MATERIAL TO PROCESS:
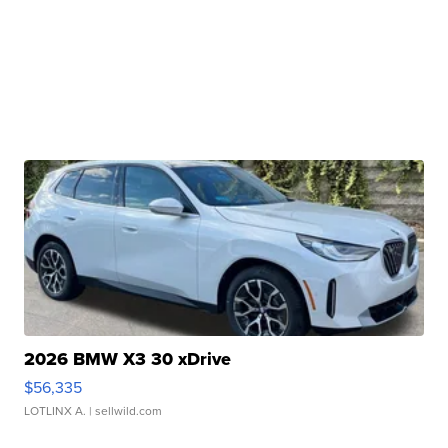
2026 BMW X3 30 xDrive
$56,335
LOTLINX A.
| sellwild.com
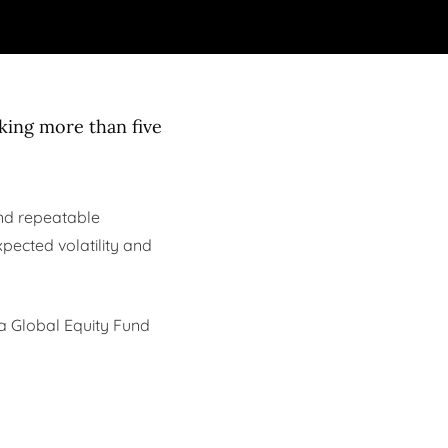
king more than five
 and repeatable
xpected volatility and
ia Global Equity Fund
==
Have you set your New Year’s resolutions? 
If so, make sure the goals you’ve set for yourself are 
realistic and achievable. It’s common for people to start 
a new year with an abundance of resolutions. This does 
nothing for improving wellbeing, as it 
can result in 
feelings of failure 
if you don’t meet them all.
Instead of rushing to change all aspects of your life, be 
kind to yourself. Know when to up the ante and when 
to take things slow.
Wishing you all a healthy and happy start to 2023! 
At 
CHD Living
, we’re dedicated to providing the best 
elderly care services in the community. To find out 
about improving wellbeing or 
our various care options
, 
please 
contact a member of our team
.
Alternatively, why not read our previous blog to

WHAT THE TASK ASKS: Reproduce only the lines above spanning from the line containing "our various care options" through the line containing "Alternatively, why not", word for word.

ANSWER SPACE:
our various care options
, 
please 
contact a member of our team
.
Alternatively, why not read our previous blog to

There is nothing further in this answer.